Processes which are performed by the shape adjusting unit 32c will be described below

with reference to FIG. 8. FIG. 8 is a diagram illustrating shape adjustment which is

performed in the preprocessing. FIG. 8(a) illustrates a document image 60a before shape

adjustment has been performed thereon, and FIG. 8(b) illustrates a document image 60b after

shape adjustment has been performed thereon.

[0069] When the shape of the document image as a whole acquired by the document image acquiring unit 31 is different from that of an actual document, the shape

adjusting unit 32c adjusts a shape of the document image as a whole on the basis of the whole

shape of the actual document. Specifically, when an aspect ratio of the document image as

a whole acquired by the document image acquiring unit 31 is different from an aspect ratio

of the whole actual document, the shape adjusting unit 32c performs adjustment such that

the aspect ratio of the whole document image is equal to the aspect ratio of the whole actual

document.

[0070] When the size of the document image acquired by the document image

acquiring unit 31 is excessively large or excessively small, there is a likelihood that

subsequent processes will not be performed normally and thus the shape adjusting unit 32c

adjusts the size of the document image acquired by the document image acquiring unit 31

such that the subsequent processes are performed normally.
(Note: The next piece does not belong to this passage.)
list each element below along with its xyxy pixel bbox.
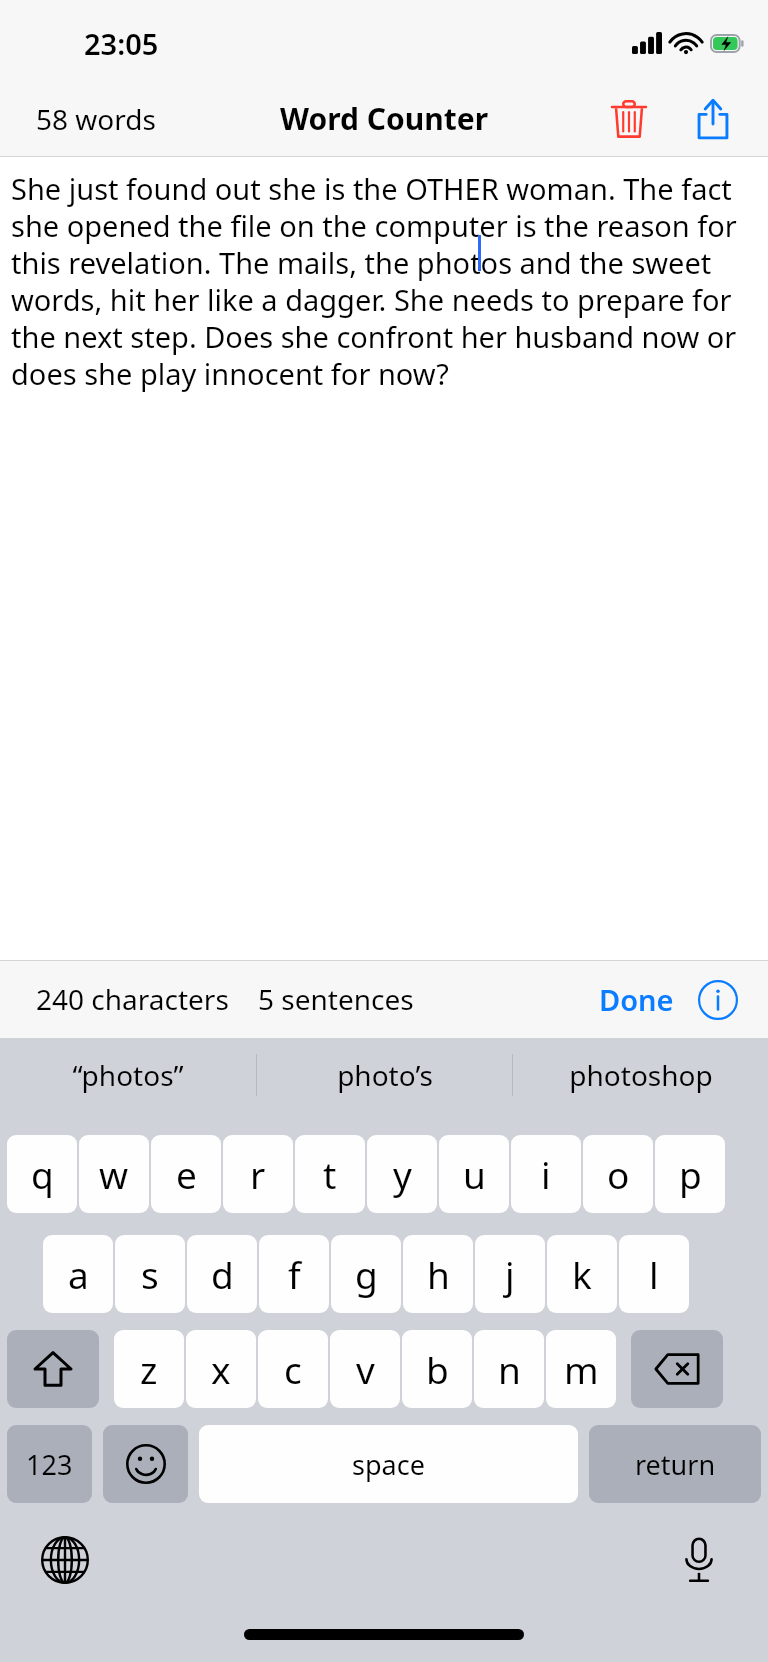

[0071] With the shape adjusting unit 32c, by adjusting the shape and the size of the

document image acquired by the document image acquiring unit 31, it is possible to improve

recognition accuracy of a layout based on an actual document in the layout recognizing unit

33 which is performed subsequently and to further improve recognition accuracy of image

recognition in the character string recognizing unit 35.

[0072] The layout recognizing unit 33 (see FIG. 4) identifies a range of each of a plurality of elements contained in the document image acquired by the document image acquiring unit 31 in the document image 61 using a layout learning model 14 having learned correspondence between a plurality of elements contained in the document image 61 and identification information of each of the plurality of elements, recognizes a type of each of the plurality of elements, and acquires position information of the ranges of the plurality of elements in the document image 61.

[0073] The type of each element may be one of a character string 48, a table 49, an image 53, a seal 52, and handwriting 51. The type of each element is not limited thereto, and a stapler mark 50, a punched hole mark, a fractured (tom) mark, and a copying carbon stain, for example, may be used.

[0074] Types appropriate for document types (for example, a contract, a bill, a memorandum, a delivery note, or a receipt) may be used as the type of each element. For example, when copying carbon is added to a rear side of a receipt and the carbon is transferred to a front side to form a stain, the copying carbon stain may be actively removed using the copying carbon stain as the type of an element.

[0075] The layout learning model 14 may be one of a layout learning model for a contract, a layout learning model for a bill, a layout learning model for a memorandum, a layout learning model for a delivery note, and a layout learning model for a receipt.

[0076] The types of elements may be classified into a necessary element and an unnecessary element according to the type of a document. In this case, the layout recognizing unit 33 may not acquire position information of the corresponding element when the recognized element out of the plurality of elements contained in the document image 61 corresponds to an unnecessary element and acquire position information the corresponding element when the recognized element corresponds to a necessary element. Alternatively, the layout recognizing unit 33 may recognize only a necessary element out of the plurality of elements contained in the document image 61 and acquire position information of the corresponding element.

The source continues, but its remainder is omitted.